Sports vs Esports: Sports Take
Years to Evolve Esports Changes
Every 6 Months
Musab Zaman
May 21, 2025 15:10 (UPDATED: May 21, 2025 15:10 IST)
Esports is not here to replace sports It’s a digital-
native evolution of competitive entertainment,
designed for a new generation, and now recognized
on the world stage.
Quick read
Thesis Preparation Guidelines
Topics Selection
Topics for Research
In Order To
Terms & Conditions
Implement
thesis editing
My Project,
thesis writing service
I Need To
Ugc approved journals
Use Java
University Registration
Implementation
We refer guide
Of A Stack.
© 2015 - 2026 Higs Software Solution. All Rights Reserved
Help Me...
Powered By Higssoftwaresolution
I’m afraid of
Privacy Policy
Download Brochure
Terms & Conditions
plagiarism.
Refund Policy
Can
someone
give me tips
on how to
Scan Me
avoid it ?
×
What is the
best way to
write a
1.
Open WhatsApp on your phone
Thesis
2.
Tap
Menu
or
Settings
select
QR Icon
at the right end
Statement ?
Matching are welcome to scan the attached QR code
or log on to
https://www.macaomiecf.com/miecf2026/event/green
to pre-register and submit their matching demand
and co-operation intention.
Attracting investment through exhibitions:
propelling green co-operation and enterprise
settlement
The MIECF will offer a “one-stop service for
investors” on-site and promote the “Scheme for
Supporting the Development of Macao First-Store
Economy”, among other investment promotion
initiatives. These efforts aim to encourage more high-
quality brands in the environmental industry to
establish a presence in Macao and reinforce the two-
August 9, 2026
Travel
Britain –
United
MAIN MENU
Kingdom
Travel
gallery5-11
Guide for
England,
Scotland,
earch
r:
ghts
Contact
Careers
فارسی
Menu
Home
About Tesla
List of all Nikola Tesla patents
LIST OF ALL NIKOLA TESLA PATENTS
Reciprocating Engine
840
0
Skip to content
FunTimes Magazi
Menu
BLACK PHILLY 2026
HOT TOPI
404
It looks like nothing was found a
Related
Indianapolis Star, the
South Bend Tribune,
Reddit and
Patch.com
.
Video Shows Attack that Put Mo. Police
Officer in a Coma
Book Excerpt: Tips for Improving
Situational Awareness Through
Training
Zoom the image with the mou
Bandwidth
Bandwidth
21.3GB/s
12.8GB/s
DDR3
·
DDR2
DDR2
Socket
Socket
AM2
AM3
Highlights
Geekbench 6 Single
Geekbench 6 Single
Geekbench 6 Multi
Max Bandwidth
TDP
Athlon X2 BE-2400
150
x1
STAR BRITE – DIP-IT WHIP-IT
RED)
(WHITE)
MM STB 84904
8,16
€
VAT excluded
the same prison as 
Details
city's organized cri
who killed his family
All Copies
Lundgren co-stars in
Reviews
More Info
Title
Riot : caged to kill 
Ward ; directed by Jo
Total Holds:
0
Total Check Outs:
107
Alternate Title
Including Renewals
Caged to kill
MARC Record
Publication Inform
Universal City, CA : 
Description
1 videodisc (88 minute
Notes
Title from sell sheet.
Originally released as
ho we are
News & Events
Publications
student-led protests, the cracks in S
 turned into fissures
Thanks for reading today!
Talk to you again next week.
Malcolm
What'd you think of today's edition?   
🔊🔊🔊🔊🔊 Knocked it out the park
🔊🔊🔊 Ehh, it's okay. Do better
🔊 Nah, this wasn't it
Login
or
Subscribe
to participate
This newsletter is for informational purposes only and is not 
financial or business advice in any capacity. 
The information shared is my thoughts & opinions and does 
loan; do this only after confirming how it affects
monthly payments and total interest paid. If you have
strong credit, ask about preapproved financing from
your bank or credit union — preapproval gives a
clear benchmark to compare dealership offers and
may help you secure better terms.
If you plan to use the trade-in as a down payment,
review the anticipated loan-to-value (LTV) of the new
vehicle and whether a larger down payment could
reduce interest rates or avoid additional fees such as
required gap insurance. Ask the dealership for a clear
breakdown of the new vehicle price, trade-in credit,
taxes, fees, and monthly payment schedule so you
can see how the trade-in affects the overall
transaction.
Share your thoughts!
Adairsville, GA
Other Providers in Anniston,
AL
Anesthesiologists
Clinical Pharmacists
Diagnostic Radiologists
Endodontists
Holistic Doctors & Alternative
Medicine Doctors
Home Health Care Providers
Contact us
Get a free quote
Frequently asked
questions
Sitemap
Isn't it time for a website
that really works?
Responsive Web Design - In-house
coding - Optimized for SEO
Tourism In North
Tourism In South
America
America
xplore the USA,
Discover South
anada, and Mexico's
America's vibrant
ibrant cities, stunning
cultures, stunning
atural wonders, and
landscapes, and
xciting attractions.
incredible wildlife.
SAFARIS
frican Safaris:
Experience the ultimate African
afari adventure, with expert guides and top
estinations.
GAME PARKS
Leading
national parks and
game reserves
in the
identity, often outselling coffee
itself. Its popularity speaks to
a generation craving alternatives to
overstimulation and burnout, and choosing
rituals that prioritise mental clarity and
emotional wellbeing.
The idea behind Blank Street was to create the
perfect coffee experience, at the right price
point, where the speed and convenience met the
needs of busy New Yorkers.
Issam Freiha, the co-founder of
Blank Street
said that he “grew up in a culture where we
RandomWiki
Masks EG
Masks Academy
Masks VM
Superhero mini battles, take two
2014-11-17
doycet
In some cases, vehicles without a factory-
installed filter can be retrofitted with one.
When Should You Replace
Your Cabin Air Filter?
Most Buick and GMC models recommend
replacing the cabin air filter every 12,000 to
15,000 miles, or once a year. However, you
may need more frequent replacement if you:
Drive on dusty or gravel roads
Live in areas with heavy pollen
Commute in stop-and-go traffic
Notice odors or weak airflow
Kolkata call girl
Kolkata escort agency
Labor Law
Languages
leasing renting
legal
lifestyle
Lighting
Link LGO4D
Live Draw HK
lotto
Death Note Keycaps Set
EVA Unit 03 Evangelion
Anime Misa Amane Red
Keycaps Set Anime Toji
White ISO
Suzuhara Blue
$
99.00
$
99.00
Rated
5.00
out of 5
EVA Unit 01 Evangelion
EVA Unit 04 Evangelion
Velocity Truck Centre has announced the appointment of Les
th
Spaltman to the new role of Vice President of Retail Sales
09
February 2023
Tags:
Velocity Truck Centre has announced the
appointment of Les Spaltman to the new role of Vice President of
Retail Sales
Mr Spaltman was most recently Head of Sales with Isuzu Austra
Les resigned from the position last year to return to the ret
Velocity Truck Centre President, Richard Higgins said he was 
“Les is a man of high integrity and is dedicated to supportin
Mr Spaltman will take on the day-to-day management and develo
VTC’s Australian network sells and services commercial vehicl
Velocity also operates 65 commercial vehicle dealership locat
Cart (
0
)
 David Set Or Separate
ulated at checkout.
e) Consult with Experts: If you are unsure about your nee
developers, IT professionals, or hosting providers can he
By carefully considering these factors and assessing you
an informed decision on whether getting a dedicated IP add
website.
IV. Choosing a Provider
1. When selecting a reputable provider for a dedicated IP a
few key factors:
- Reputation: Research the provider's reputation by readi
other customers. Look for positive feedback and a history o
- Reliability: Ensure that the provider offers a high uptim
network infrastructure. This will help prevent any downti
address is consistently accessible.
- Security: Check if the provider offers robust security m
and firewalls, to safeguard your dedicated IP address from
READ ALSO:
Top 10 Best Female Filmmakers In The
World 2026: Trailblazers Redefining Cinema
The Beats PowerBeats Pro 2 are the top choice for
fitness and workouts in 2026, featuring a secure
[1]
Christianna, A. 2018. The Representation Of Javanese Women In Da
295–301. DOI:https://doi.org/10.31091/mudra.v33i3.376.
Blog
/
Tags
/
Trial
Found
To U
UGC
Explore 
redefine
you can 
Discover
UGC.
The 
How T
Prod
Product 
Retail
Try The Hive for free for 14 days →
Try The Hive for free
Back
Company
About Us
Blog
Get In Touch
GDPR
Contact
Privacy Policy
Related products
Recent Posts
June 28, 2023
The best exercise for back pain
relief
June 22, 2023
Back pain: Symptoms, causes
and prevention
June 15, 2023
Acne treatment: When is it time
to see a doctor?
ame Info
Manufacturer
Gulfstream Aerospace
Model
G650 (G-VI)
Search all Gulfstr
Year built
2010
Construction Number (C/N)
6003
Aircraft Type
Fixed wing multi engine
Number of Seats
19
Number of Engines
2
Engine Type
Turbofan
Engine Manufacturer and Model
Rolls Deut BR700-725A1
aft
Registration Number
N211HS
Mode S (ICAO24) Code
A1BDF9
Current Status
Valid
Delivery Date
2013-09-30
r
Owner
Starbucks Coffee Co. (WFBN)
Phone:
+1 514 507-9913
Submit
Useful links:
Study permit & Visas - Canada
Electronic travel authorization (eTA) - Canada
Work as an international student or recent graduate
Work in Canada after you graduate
--
* [Exercise objective]: Quote exactly the stretch of lines above that starts at the first one and ends at the line with "Refund Policy", and nothing beyond it.

* [Answer to this task]:
Sports vs Esports: Sports Take
Years to Evolve Esports Changes
Every 6 Months
Musab Zaman
May 21, 2025 15:10 (UPDATED: May 21, 2025 15:10 IST)
Esports is not here to replace sports It’s a digital-
native evolution of competitive entertainment,
designed for a new generation, and now recognized
on the world stage.
Quick read
Thesis Preparation Guidelines
Topics Selection
Topics for Research
In Order To
Terms & Conditions
Implement
thesis editing
My Project,
thesis writing service
I Need To
Ugc approved journals
Use Java
University Registration
Implementation
We refer guide
Of A Stack.
© 2015 - 2026 Higs Software Solution. All Rights Reserved
Help Me...
Powered By Higssoftwaresolution
I’m afraid of
Privacy Policy
Download Brochure
Terms & Conditions
plagiarism.
Refund Policy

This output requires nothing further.